Salve vorrei esporre ciò che mi è capitato.

Nel dicembre 2014 a seguito di saldo dell'asta giudiziaria di cui ero aggiudicatario mi viene trasferito un immobile e relativa area cortiliva.

Il custode, qualche giorno dopo il decreto di trasferimento, mi consegna le chiavi e il possesso dell'immobile , tutto a mezzo di appositi verbali redatti in contraddittorio tra me e il custode stesso.

L'immobile e la relativa area cortiliva risultano liberi da persone e cose (materialmente non c'era nulla dell'esecutato se non l'immobile allo stato grezzo e l'area cortiliva libera).

L'area cortiliva ha ascritta una servitù su una parte con velatura gialla verso altri fondi adiacenti non recintati rispetto al mio.

Nell'atto di provenienza del mio immobile, che mi procuro alla conservatoria, si descrivono le servitù attive e passive, è presente la dicitura che si riferisce alla "porzione di area cortiliva con velatura gialla" ed è allegato il foglio di mappa col disegno ed evidenziazione dell'are con velatura gialla soggetta a servitù.

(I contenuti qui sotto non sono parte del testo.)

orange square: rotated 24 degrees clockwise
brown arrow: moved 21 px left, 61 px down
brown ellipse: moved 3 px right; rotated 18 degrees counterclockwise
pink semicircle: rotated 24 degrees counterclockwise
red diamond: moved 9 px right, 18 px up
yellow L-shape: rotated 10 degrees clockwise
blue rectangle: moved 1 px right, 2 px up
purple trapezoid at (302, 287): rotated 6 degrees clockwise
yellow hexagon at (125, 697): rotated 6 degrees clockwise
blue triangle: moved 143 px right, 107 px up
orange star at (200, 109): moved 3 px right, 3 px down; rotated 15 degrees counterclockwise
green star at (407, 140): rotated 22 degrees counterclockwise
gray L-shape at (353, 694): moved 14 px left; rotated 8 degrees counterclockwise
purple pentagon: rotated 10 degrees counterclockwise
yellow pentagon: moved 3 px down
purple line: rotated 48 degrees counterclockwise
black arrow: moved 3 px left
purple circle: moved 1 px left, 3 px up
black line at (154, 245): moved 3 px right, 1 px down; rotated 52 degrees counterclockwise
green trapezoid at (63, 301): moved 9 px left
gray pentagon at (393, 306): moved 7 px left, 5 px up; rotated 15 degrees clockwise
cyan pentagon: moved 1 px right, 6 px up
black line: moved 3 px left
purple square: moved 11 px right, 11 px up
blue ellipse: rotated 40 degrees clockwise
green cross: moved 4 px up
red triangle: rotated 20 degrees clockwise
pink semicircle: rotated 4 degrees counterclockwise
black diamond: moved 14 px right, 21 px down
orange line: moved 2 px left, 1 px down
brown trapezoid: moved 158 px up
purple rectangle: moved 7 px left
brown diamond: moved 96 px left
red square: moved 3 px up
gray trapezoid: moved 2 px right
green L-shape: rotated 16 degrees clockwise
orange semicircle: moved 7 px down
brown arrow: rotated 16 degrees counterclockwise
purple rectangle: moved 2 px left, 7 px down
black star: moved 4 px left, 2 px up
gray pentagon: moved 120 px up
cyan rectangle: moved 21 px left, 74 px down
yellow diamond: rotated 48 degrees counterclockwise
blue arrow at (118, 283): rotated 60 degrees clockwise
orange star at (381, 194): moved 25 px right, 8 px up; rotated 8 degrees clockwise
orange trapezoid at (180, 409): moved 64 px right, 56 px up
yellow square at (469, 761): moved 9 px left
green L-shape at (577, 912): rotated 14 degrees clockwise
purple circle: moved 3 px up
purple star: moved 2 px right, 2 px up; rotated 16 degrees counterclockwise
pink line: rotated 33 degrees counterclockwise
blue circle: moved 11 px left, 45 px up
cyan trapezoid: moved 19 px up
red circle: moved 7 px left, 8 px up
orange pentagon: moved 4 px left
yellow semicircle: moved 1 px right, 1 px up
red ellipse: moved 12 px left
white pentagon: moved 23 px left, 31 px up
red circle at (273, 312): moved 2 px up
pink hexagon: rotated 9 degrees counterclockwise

Tutta la proprietà ha origine da un frazionamento di un bene indiviso fino al 2005, successivamente frazionato da parte del proprietario del bene, il nonno, che poi cedeva parte dello stesso al nipote, l'esecutato.

A marzo 2015 presento in Comune la SCIA regolarmente accettata e avvio i lavori per mutare la proprietà dallo stato grezzo all'abitabile e altresì costruire il muro sul fondo di mia proprietà esclusiva (recinto l'immobile creando una recinzione sull'area non velata di giallo, lasciando quest'ultima esercibile come da servitù).

La costruzione del muro avviene a partire da Novembre 2015 e impedisce a terzi l'accesso al  fondo di mia proprietà esclusiva.

Il padre dell'esecutato, che abita in porzione di abitazione adiacente e accostata alla mia (ma non è proprietario di nulla in quanto è il nonno proprietario di questa porzione non esecutata), nel giugno 2015 intenta contro di me una causa possessoria, adducendo che la costruzione del muro gli impedisce il corretto esercizio delle servitù, in particolare adduce diritto di passaggio anche sulla porzione di area cortiliva priva di velatura gialla nell’atto di provenienza, ritenendo di avere diritto in forza di una dizione che lui ritiene non esplicita nello scritto dell’atto stesso.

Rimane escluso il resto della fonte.